The world never cared about Death. Until now. In the early 1970s, before even the long-revered "godfathers and godmothers of punk" were trailblazing the genre, the Detroit trio was doing it first (and quite well, for that matter).
But nobody outside of sibling band members David, Dannis, and Bobby Hackney, their family, a few neighbors, a couple of recording engineers, and one skeptical record company executive even knew the band existed. For a long time.
Ponder that for a moment.
Here is a band that made an incredible seven-song EP that went virtually unheard for decades. It's disheartening, really, to think of how close Death came to a deal.
When the Hackney brothers refused to change their band name, Columbia Records president Clive Davis, one of the most powerful figures in music in the early 1970s, declined to sign the Motor City proto-punks.
One of the more astute businessmen in music, Davis probably was not wrong to consider "Death" a hurdle to going gold, but there remains the inevitable "What if?"
Realistically, the question begs to be asked: Was the world ready for three black brothers from Detroit playing aggressive, Who-inspired riffs at speeds that were relatively unknown in the mainstream? There's no way of knowing whether, or how, Death might have changed the course of punk rock, but it's fun to ponder what might have been.
Wouldn't it have been great, for example, if Death could have been tourmates on the Sex Pistols' ill-fated American tour in 1978? Even a moderate amount of success and notoriety for Death could have changed a lot within the musical and cultural landscape of our country.
As the story goes (detailed in the 2012 rock doc A Band Called Death), eldest brother David Hackney, a skilled guitar player, wrote the lion's share of the music and was the visionary force among the siblings.
It was David -- a spiritual individual who not only wanted to give his band, at that point known as the Rock Fire Funk Express, a more aggressive direction but wanted to put a positive spin on the idea of death -- who renamed the band.
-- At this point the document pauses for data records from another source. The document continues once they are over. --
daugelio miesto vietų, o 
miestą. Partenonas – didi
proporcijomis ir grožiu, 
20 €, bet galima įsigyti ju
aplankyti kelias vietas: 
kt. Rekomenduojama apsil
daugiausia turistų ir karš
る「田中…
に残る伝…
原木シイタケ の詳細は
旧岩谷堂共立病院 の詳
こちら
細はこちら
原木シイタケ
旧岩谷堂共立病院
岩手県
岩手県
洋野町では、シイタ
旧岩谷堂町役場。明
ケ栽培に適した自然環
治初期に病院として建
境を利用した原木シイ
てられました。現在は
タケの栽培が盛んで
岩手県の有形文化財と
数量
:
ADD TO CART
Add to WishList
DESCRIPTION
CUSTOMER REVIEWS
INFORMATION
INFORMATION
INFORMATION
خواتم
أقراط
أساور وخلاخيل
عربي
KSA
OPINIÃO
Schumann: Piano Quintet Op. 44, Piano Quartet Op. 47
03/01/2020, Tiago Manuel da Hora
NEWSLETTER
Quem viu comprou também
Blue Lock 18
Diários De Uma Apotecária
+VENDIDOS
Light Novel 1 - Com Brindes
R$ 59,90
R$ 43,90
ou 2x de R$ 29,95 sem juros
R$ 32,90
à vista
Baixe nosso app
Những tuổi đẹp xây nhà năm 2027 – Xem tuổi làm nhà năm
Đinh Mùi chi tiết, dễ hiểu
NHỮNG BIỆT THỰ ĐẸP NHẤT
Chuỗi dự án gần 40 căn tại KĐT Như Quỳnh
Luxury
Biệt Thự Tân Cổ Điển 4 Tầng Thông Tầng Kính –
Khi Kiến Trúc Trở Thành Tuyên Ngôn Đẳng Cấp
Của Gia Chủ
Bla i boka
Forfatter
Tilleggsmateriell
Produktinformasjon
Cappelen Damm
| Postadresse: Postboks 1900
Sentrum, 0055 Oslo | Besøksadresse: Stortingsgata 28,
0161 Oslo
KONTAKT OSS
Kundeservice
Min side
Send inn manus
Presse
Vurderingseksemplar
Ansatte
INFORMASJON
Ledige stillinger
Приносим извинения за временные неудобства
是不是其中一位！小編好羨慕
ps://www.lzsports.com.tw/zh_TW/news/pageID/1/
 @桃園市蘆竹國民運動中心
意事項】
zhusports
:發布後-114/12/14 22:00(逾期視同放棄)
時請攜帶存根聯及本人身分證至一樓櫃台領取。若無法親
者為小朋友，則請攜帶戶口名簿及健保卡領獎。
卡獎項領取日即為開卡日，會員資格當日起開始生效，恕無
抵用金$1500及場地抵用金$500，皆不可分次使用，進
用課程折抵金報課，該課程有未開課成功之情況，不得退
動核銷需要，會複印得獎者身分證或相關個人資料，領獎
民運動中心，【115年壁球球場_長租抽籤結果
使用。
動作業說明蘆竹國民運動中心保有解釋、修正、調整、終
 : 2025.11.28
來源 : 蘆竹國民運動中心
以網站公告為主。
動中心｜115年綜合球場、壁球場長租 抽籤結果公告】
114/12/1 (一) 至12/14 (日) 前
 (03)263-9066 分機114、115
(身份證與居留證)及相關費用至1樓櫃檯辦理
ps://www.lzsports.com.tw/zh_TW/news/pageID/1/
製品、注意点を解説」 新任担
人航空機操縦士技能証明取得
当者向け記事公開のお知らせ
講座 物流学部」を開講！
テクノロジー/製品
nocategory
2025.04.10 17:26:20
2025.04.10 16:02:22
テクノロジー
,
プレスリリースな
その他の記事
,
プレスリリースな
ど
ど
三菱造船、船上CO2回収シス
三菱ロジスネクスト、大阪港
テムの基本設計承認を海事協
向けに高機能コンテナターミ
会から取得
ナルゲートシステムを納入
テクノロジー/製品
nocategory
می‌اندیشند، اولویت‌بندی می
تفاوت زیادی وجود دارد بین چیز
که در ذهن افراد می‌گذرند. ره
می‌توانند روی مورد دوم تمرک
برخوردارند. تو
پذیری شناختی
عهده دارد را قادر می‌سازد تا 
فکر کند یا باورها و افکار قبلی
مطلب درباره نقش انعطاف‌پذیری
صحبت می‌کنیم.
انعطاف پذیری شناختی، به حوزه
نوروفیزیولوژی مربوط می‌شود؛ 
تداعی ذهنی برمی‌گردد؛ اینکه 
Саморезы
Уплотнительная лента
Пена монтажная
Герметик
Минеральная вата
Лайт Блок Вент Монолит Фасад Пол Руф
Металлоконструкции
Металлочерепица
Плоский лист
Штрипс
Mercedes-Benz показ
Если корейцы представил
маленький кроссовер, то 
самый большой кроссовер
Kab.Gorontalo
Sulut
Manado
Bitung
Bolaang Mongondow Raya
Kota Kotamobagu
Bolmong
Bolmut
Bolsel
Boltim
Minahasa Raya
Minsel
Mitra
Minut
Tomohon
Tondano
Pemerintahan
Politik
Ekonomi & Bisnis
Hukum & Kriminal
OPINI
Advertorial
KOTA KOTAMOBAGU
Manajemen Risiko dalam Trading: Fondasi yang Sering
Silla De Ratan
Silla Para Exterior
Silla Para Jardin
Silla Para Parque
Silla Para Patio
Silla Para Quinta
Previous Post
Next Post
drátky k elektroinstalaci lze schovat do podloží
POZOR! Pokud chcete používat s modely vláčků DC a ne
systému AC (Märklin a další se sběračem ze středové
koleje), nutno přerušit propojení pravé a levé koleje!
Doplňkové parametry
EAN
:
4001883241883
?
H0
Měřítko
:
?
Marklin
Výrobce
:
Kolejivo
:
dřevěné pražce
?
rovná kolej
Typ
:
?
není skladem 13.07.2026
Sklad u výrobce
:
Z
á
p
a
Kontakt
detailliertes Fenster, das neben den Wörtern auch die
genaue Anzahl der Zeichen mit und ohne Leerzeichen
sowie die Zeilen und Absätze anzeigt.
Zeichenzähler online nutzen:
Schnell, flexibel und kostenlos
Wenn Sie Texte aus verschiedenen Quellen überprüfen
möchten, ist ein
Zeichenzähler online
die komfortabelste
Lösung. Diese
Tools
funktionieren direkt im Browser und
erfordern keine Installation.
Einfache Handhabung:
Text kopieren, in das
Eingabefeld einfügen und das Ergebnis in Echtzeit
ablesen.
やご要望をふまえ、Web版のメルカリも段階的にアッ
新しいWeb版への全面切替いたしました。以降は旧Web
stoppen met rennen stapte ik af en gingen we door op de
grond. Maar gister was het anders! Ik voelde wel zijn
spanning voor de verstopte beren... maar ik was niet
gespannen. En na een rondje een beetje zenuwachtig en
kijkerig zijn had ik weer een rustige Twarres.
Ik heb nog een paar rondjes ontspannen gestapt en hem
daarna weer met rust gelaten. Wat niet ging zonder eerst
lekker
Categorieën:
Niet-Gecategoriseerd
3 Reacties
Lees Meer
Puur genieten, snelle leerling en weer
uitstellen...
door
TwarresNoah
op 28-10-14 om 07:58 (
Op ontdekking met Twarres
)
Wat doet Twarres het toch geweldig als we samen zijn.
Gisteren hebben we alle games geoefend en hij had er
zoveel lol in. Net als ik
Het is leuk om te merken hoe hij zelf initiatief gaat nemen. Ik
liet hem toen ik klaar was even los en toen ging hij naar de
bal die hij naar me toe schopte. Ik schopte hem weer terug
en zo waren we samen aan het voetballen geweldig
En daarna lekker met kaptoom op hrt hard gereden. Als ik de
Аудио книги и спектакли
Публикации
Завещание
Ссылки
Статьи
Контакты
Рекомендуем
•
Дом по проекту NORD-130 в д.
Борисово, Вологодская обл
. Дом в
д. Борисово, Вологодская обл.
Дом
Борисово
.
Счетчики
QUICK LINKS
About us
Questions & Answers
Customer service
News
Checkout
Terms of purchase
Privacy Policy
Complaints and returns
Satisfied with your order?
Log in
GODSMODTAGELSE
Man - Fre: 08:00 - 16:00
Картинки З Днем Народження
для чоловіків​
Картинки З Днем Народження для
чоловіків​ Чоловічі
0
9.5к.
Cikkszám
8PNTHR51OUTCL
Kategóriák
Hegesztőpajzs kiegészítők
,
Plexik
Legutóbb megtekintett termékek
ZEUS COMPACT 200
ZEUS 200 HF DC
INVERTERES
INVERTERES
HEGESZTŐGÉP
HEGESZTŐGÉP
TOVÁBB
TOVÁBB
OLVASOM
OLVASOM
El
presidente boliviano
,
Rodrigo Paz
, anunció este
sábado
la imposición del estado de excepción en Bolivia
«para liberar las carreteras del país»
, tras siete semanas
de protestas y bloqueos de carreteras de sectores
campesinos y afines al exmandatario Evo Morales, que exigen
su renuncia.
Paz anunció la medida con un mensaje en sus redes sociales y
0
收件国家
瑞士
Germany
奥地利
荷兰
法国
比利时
In 1974, the newly rechristened trio recorded seven songs that went unreleased until 2009, when it was picked up by indie label Drag City. By 1977, Death was done as a band, with just one single released and only a handful of live performances.
In 2000, with David's brothers playing reggae in the long-running Vermont act Lambsbread, the creative force behind Death died of lung cancer in his hometown of Detroit, his musical career abandoned decades earlier.
As unusual as the genesis of Death was, the band's rebirth, as depicted in A Band Called Death, seems just as implausible.
When bassist Bobby Hackney's son, Bobby Jr., called him one night and told him that his friends were listening to his band, the elder Hackney thought they were talking about Lambsbread, for whom Dannis played drums.
Bobby Jr. told his dad that he was talking about Death, and the course of musical history for the Hackney family soon would be altered forever. Bobby's sons soon formed a band with friends, calling it Rough Francis, a tribute to their late uncle David.
The younger generation of Hackneys toured the country playing the unheard songs pounded out by father and uncles in their Detroit home 30-plus years earlier.
The story took off from there, with Bobby and Dannis taking in Lambsbread guitarist Bobbie Duncan to re-form Death and write a new chapter in one of rock's more unusual stories.
Death is scheduled to perform on Saturday, April 5, at the Pressroom.